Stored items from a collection
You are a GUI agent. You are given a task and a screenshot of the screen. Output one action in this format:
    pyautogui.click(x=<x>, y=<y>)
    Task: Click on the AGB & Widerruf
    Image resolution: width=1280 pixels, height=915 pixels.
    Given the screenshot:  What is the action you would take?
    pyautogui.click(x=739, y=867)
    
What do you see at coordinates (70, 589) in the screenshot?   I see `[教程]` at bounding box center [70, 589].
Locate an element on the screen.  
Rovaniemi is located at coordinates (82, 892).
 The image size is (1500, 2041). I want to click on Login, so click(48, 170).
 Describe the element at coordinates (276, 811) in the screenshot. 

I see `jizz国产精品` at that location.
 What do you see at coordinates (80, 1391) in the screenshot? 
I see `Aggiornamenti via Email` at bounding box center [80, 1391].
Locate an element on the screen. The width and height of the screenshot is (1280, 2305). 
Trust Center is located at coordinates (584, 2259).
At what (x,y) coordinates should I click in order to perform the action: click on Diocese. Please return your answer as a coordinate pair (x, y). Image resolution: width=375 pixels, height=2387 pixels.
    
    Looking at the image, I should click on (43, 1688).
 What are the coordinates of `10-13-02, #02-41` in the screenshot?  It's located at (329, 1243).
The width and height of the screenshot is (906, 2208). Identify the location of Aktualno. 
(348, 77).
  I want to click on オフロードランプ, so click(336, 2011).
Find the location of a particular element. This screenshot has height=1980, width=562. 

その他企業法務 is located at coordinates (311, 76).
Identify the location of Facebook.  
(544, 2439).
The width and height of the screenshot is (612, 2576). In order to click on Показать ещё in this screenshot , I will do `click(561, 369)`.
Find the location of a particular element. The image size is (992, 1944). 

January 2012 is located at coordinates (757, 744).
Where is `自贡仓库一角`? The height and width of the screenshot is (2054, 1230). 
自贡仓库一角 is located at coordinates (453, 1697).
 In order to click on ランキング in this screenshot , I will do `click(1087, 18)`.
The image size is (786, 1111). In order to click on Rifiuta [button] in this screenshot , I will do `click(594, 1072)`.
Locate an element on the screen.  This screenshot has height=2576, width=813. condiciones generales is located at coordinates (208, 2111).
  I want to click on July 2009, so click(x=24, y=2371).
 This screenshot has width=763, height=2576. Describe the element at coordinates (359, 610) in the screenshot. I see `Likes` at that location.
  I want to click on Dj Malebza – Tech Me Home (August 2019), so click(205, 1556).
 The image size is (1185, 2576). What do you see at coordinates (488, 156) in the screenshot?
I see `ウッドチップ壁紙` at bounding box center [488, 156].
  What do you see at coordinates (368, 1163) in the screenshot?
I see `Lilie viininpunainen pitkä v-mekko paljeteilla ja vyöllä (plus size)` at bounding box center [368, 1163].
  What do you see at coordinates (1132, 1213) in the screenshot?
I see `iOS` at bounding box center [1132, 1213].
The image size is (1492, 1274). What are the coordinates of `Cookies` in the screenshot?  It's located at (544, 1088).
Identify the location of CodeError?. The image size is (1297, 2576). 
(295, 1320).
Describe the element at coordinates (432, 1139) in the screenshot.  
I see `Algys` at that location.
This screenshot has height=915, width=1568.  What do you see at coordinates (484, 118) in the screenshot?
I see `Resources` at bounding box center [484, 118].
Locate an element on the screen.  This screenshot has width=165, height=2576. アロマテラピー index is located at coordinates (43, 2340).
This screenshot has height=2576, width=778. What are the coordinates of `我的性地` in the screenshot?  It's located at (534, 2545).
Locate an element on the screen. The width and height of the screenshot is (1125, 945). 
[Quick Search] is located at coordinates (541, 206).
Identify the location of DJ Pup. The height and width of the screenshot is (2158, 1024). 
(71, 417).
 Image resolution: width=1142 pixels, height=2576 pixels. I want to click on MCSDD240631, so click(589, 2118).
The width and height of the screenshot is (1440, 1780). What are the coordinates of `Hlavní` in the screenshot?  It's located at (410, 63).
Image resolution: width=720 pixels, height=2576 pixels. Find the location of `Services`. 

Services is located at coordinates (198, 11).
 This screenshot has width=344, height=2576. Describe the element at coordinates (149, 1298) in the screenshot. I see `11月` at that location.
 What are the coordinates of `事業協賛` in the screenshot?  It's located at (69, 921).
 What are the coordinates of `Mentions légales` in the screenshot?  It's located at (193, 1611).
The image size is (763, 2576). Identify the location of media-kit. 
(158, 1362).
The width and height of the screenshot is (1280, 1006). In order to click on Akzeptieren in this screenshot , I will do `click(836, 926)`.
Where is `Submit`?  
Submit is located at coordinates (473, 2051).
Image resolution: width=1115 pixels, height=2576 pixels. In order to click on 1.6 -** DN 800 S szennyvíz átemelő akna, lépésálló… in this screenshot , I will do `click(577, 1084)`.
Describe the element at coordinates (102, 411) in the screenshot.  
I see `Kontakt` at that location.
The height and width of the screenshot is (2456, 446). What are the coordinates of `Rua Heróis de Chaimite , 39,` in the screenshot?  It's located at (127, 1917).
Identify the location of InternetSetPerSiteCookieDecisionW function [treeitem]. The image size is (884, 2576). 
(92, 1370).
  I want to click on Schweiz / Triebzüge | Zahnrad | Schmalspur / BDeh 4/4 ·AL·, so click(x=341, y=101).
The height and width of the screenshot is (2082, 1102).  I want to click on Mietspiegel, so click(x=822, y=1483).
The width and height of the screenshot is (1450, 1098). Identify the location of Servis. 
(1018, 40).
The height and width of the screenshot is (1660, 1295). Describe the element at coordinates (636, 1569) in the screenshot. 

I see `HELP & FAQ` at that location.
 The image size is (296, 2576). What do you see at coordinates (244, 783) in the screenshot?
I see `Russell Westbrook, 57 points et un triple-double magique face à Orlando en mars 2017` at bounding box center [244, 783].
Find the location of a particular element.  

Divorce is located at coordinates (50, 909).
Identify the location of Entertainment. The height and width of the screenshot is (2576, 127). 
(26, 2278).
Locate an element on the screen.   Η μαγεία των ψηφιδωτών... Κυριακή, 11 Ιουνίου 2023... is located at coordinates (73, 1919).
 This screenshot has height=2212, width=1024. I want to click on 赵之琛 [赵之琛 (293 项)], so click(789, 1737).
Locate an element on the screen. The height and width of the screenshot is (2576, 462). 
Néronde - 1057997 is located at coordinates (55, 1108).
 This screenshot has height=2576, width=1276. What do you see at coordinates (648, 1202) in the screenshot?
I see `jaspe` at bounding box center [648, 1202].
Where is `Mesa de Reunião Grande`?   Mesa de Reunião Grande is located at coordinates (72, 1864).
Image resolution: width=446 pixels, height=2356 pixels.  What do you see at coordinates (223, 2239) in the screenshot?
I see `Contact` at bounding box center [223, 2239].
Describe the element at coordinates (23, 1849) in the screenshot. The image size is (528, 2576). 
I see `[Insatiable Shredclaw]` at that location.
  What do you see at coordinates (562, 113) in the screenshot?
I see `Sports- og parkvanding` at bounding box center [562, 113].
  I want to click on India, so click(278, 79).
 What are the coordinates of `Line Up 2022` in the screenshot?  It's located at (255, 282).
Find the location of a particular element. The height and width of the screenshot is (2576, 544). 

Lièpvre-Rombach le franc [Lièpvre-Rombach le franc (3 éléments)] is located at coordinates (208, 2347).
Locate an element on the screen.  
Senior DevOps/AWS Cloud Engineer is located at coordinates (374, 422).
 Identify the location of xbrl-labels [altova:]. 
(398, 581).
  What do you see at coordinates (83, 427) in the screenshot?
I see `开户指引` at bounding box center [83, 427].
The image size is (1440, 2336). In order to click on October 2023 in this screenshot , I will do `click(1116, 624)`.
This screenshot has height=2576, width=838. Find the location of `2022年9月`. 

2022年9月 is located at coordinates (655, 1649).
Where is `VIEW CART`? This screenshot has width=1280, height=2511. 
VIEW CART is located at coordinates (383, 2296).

**What you are asked to do**
The entries above are to be retyped exactly, with nothing left out.

**Exercise answer**
You are a GUI agent. You are given a task and a screenshot of the screen. Output one action in this format:
    pyautogui.click(x=<x>, y=<y>)
    Task: Click on the AGB & Widerruf
    Image resolution: width=1280 pixels, height=915 pixels.
    Given the screenshot:  What is the action you would take?
    pyautogui.click(x=739, y=867)
    
What do you see at coordinates (70, 589) in the screenshot?   I see `[教程]` at bounding box center [70, 589].
Locate an element on the screen.  
Rovaniemi is located at coordinates (82, 892).
 The image size is (1500, 2041). I want to click on Login, so click(48, 170).
 Describe the element at coordinates (276, 811) in the screenshot. 

I see `jizz国产精品` at that location.
 What do you see at coordinates (80, 1391) in the screenshot? 
I see `Aggiornamenti via Email` at bounding box center [80, 1391].
Locate an element on the screen. The width and height of the screenshot is (1280, 2305). 
Trust Center is located at coordinates (584, 2259).
At what (x,y) coordinates should I click in order to perform the action: click on Diocese. Please return your answer as a coordinate pair (x, y). Image resolution: width=375 pixels, height=2387 pixels.
    
    Looking at the image, I should click on (43, 1688).
 What are the coordinates of `10-13-02, #02-41` in the screenshot?  It's located at (329, 1243).
The width and height of the screenshot is (906, 2208). Identify the location of Aktualno. 
(348, 77).
  I want to click on オフロードランプ, so click(336, 2011).
Find the location of a particular element. This screenshot has height=1980, width=562. 

その他企業法務 is located at coordinates (311, 76).
Identify the location of Facebook.  
(544, 2439).
The width and height of the screenshot is (612, 2576). In order to click on Показать ещё in this screenshot , I will do `click(561, 369)`.
Find the location of a particular element. The image size is (992, 1944). 

January 2012 is located at coordinates (757, 744).
Where is `自贡仓库一角`? The height and width of the screenshot is (2054, 1230). 
自贡仓库一角 is located at coordinates (453, 1697).
 In order to click on ランキング in this screenshot , I will do `click(1087, 18)`.
The image size is (786, 1111). In order to click on Rifiuta [button] in this screenshot , I will do `click(594, 1072)`.
Locate an element on the screen.  This screenshot has height=2576, width=813. condiciones generales is located at coordinates (208, 2111).
  I want to click on July 2009, so click(x=24, y=2371).
 This screenshot has width=763, height=2576. Describe the element at coordinates (359, 610) in the screenshot. I see `Likes` at that location.
  I want to click on Dj Malebza – Tech Me Home (August 2019), so click(205, 1556).
 The image size is (1185, 2576). What do you see at coordinates (488, 156) in the screenshot?
I see `ウッドチップ壁紙` at bounding box center [488, 156].
  What do you see at coordinates (368, 1163) in the screenshot?
I see `Lilie viininpunainen pitkä v-mekko paljeteilla ja vyöllä (plus size)` at bounding box center [368, 1163].
  What do you see at coordinates (1132, 1213) in the screenshot?
I see `iOS` at bounding box center [1132, 1213].
The image size is (1492, 1274). What are the coordinates of `Cookies` in the screenshot?  It's located at (544, 1088).
Identify the location of CodeError?. The image size is (1297, 2576). 
(295, 1320).
Describe the element at coordinates (432, 1139) in the screenshot.  
I see `Algys` at that location.
This screenshot has height=915, width=1568.  What do you see at coordinates (484, 118) in the screenshot?
I see `Resources` at bounding box center [484, 118].
Locate an element on the screen.  This screenshot has width=165, height=2576. アロマテラピー index is located at coordinates (43, 2340).
This screenshot has height=2576, width=778. What are the coordinates of `我的性地` in the screenshot?  It's located at (534, 2545).
Locate an element on the screen. The width and height of the screenshot is (1125, 945). 
[Quick Search] is located at coordinates (541, 206).
Identify the location of DJ Pup. The height and width of the screenshot is (2158, 1024). 
(71, 417).
 Image resolution: width=1142 pixels, height=2576 pixels. I want to click on MCSDD240631, so click(589, 2118).
The width and height of the screenshot is (1440, 1780). What are the coordinates of `Hlavní` in the screenshot?  It's located at (410, 63).
Image resolution: width=720 pixels, height=2576 pixels. Find the location of `Services`. 

Services is located at coordinates (198, 11).
 This screenshot has width=344, height=2576. Describe the element at coordinates (149, 1298) in the screenshot. I see `11月` at that location.
 What are the coordinates of `事業協賛` in the screenshot?  It's located at (69, 921).
 What are the coordinates of `Mentions légales` in the screenshot?  It's located at (193, 1611).
The image size is (763, 2576). Identify the location of media-kit. 
(158, 1362).
The width and height of the screenshot is (1280, 1006). In order to click on Akzeptieren in this screenshot , I will do `click(836, 926)`.
Where is `Submit`?  
Submit is located at coordinates (473, 2051).
Image resolution: width=1115 pixels, height=2576 pixels. In order to click on 1.6 -** DN 800 S szennyvíz átemelő akna, lépésálló… in this screenshot , I will do `click(577, 1084)`.
Describe the element at coordinates (102, 411) in the screenshot.  
I see `Kontakt` at that location.
The height and width of the screenshot is (2456, 446). What are the coordinates of `Rua Heróis de Chaimite , 39,` in the screenshot?  It's located at (127, 1917).
Identify the location of InternetSetPerSiteCookieDecisionW function [treeitem]. The image size is (884, 2576). 
(92, 1370).
  I want to click on Schweiz / Triebzüge | Zahnrad | Schmalspur / BDeh 4/4 ·AL·, so click(x=341, y=101).
The height and width of the screenshot is (2082, 1102).  I want to click on Mietspiegel, so click(x=822, y=1483).
The width and height of the screenshot is (1450, 1098). Identify the location of Servis. 
(1018, 40).
The height and width of the screenshot is (1660, 1295). Describe the element at coordinates (636, 1569) in the screenshot. 

I see `HELP & FAQ` at that location.
 The image size is (296, 2576). What do you see at coordinates (244, 783) in the screenshot?
I see `Russell Westbrook, 57 points et un triple-double magique face à Orlando en mars 2017` at bounding box center [244, 783].
Find the location of a particular element.  

Divorce is located at coordinates (50, 909).
Identify the location of Entertainment. The height and width of the screenshot is (2576, 127). 
(26, 2278).
Locate an element on the screen.   Η μαγεία των ψηφιδωτών... Κυριακή, 11 Ιουνίου 2023... is located at coordinates (73, 1919).
 This screenshot has height=2212, width=1024. I want to click on 赵之琛 [赵之琛 (293 项)], so click(789, 1737).
Locate an element on the screen. The height and width of the screenshot is (2576, 462). 
Néronde - 1057997 is located at coordinates (55, 1108).
 This screenshot has height=2576, width=1276. What do you see at coordinates (648, 1202) in the screenshot?
I see `jaspe` at bounding box center [648, 1202].
Where is `Mesa de Reunião Grande`?   Mesa de Reunião Grande is located at coordinates (72, 1864).
Image resolution: width=446 pixels, height=2356 pixels.  What do you see at coordinates (223, 2239) in the screenshot?
I see `Contact` at bounding box center [223, 2239].
Describe the element at coordinates (23, 1849) in the screenshot. The image size is (528, 2576). 
I see `[Insatiable Shredclaw]` at that location.
  What do you see at coordinates (562, 113) in the screenshot?
I see `Sports- og parkvanding` at bounding box center [562, 113].
  I want to click on India, so click(278, 79).
 What are the coordinates of `Line Up 2022` in the screenshot?  It's located at (255, 282).
Find the location of a particular element. The height and width of the screenshot is (2576, 544). 

Lièpvre-Rombach le franc [Lièpvre-Rombach le franc (3 éléments)] is located at coordinates (208, 2347).
Locate an element on the screen.  
Senior DevOps/AWS Cloud Engineer is located at coordinates (374, 422).
 Identify the location of xbrl-labels [altova:]. 
(398, 581).
  What do you see at coordinates (83, 427) in the screenshot?
I see `开户指引` at bounding box center [83, 427].
The image size is (1440, 2336). In order to click on October 2023 in this screenshot , I will do `click(1116, 624)`.
This screenshot has height=2576, width=838. Find the location of `2022年9月`. 

2022年9月 is located at coordinates (655, 1649).
Where is `VIEW CART`? This screenshot has width=1280, height=2511. 
VIEW CART is located at coordinates (383, 2296).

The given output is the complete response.